Instructions for the task:
All lines holding the word "application" are to be copied from the records beneath.

------ Data under study ------

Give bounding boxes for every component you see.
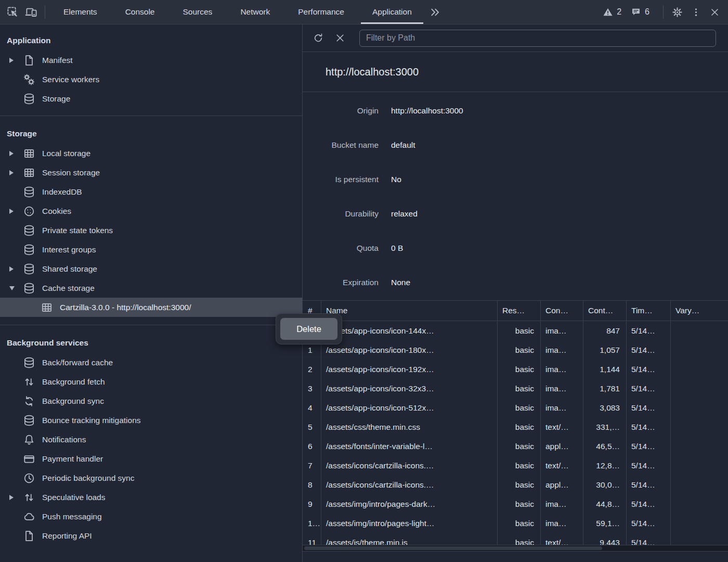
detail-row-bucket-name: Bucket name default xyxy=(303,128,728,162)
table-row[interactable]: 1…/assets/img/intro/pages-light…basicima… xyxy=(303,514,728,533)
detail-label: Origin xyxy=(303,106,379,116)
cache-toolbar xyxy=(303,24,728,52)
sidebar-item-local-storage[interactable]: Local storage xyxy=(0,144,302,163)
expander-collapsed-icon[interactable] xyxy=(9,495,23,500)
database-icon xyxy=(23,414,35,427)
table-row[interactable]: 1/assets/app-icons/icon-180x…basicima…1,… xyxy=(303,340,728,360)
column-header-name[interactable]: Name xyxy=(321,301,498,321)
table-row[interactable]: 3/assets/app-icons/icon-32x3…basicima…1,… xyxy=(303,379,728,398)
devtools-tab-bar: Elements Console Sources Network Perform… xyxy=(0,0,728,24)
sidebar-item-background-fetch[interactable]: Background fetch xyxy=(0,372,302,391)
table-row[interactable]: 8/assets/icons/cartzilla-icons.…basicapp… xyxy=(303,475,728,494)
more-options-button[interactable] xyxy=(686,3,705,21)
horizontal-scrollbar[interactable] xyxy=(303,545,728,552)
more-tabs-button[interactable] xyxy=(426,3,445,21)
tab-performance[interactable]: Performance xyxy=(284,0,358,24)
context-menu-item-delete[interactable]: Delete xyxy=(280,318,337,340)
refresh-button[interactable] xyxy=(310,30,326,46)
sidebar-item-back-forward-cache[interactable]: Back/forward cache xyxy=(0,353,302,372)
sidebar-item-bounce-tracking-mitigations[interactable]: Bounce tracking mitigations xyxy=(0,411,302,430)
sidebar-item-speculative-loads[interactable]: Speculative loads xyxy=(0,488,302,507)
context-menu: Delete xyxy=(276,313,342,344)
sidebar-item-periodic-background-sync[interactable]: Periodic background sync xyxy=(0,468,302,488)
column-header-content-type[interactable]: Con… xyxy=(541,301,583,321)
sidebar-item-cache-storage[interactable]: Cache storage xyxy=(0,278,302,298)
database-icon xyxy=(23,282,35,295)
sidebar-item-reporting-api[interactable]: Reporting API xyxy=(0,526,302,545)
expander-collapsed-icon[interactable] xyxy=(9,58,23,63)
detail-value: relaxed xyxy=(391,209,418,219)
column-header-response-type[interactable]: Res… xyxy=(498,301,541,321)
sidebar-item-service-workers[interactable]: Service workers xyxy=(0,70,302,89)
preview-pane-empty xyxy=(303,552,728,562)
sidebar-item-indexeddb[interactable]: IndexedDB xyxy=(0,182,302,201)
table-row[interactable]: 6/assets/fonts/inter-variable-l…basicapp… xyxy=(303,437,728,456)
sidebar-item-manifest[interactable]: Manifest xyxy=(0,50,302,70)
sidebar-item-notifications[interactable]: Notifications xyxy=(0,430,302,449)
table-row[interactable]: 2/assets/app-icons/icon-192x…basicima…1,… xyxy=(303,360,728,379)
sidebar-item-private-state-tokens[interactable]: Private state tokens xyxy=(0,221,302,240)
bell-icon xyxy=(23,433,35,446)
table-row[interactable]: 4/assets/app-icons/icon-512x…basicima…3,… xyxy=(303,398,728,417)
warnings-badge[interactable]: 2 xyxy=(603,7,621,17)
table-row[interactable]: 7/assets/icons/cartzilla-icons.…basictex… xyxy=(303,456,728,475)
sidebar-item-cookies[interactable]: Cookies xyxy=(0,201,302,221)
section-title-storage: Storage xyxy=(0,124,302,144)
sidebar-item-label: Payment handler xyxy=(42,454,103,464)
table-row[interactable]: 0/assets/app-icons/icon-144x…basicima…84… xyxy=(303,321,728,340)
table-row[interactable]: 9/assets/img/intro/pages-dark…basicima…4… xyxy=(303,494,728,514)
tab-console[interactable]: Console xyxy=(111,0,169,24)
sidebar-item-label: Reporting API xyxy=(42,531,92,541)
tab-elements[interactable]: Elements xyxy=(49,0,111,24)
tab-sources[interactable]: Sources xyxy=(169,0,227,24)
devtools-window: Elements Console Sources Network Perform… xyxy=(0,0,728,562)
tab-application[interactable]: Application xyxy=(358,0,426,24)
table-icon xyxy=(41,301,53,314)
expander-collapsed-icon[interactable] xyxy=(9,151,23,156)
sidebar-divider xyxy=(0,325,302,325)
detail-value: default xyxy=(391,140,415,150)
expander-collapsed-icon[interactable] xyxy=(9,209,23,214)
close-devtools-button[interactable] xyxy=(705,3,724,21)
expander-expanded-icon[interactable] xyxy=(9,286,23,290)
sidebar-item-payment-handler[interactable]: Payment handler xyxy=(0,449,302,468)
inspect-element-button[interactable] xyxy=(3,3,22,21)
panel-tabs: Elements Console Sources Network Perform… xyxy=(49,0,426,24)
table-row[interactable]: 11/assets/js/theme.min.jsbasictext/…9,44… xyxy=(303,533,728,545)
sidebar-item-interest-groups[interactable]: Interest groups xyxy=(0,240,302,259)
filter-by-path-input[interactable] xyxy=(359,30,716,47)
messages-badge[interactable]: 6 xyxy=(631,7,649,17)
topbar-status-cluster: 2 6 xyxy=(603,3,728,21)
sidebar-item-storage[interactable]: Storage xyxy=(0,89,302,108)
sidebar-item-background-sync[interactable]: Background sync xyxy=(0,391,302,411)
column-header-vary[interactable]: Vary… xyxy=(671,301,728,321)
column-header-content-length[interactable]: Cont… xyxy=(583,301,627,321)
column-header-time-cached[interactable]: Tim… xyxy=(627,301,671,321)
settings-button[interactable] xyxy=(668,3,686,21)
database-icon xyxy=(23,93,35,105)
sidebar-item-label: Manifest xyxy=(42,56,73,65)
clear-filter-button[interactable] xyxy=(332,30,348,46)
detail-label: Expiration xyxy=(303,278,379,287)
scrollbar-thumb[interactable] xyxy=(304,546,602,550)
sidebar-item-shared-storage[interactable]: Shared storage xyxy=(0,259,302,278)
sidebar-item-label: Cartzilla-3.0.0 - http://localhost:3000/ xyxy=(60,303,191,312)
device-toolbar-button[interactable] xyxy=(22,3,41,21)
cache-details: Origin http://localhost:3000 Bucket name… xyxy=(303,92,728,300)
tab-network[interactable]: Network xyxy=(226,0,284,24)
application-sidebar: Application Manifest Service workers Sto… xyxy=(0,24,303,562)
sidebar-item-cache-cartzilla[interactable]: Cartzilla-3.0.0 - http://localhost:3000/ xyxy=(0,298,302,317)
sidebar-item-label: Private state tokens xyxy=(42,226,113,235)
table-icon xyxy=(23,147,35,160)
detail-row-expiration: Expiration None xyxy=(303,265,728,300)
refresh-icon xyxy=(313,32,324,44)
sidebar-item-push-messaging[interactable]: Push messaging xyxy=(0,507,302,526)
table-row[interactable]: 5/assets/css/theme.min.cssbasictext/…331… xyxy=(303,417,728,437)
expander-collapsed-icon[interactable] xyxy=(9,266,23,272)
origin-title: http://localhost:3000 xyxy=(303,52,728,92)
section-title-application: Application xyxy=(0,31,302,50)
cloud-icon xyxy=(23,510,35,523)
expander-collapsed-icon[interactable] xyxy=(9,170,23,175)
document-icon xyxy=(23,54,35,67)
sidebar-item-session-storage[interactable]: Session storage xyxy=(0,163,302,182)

------
------ Data under study ------

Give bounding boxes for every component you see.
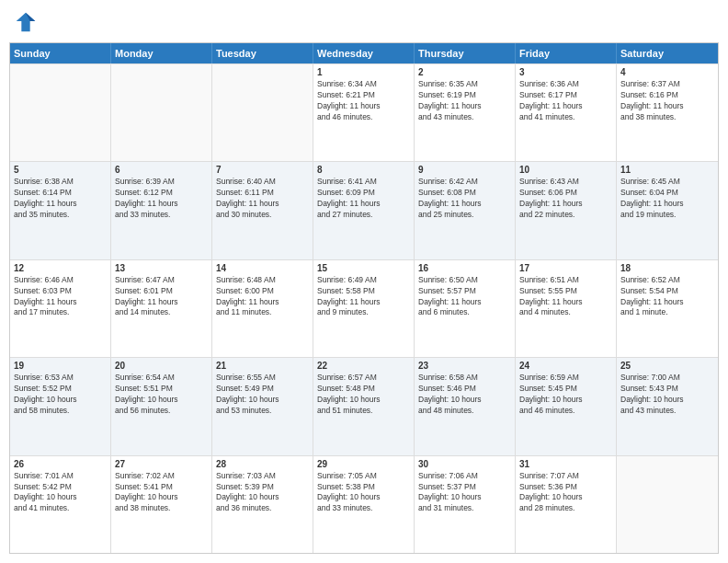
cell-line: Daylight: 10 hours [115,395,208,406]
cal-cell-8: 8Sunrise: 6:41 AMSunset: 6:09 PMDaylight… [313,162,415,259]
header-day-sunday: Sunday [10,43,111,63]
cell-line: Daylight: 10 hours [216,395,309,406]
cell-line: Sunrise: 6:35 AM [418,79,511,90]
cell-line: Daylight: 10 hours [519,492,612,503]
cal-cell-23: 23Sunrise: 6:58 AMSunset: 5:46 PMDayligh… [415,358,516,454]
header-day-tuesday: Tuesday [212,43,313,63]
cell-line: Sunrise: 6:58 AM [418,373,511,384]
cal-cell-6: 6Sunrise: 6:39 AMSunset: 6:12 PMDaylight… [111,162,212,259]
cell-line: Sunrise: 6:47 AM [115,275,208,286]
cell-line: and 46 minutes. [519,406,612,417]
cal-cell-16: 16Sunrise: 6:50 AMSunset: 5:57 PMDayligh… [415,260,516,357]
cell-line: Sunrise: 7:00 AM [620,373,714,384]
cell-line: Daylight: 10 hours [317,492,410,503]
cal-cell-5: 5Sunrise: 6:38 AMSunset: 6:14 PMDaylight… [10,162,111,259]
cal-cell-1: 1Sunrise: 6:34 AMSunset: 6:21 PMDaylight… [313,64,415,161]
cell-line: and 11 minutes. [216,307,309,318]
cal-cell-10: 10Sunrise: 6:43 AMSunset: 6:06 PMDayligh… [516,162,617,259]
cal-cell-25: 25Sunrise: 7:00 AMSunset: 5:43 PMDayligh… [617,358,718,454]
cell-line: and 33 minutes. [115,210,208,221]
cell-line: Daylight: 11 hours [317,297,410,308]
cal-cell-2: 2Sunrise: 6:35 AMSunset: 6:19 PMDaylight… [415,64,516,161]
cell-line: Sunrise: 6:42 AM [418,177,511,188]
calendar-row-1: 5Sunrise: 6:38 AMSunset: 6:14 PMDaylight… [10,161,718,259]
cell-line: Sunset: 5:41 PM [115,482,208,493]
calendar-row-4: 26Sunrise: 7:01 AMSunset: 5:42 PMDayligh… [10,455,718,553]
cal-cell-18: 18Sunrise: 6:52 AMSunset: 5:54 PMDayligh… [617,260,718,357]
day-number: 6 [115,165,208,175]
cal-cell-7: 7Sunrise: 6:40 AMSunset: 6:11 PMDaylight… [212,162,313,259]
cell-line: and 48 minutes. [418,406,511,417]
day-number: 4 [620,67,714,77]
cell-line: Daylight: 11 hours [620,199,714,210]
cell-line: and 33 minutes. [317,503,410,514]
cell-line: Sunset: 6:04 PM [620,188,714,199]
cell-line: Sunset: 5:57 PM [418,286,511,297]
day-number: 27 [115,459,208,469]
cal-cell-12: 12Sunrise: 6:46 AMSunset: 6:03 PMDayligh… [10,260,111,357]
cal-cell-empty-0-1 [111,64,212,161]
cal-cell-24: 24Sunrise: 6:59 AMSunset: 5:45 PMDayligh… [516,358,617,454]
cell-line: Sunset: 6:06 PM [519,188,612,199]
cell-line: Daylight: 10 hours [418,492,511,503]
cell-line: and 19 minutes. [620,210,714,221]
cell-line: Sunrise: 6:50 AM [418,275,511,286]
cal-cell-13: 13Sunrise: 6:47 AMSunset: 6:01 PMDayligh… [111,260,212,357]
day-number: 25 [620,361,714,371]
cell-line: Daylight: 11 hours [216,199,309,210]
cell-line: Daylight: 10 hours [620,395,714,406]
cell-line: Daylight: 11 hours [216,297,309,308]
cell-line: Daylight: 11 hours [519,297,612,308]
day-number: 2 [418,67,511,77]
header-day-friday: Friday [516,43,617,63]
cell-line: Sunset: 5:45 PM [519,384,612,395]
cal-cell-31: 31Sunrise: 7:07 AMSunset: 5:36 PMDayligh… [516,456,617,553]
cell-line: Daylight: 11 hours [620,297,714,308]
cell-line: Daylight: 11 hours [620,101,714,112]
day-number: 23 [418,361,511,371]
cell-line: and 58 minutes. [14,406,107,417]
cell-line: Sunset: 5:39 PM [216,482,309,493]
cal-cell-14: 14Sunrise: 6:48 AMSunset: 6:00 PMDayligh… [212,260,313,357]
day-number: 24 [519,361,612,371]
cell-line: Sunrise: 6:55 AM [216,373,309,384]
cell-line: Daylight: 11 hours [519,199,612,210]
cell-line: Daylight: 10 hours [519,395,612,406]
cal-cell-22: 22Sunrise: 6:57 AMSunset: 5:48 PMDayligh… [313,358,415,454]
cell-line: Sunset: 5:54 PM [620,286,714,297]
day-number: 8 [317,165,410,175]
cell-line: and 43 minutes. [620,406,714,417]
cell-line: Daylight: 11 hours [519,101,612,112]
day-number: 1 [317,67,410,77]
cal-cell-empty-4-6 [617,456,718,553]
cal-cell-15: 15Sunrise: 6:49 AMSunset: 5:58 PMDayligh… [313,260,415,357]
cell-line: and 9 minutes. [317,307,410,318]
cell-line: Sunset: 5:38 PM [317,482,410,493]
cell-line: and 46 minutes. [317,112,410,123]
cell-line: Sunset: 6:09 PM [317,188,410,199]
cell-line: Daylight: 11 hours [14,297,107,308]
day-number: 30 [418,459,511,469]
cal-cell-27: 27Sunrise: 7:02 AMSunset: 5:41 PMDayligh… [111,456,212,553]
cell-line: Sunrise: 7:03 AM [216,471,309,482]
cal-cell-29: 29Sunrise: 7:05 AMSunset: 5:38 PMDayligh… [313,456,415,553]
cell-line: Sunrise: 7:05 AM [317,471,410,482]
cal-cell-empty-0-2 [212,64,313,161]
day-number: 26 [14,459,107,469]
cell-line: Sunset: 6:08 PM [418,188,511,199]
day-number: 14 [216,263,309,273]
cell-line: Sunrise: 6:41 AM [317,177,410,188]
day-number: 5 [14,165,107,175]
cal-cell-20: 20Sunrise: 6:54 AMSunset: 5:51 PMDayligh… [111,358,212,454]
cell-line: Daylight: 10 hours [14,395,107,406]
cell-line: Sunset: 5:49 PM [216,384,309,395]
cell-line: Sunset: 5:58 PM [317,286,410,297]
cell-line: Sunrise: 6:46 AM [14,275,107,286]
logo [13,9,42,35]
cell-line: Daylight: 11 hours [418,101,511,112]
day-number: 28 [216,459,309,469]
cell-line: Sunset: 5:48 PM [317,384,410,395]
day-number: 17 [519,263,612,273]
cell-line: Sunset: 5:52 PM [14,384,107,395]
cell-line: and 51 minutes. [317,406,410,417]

------

Output for this task:
tab-application[interactable]: Application xyxy=(358,0,426,24)
application-sidebar: Application Manifest Service workers Sto… xyxy=(0,24,303,562)
section-title-application: Application xyxy=(0,31,302,50)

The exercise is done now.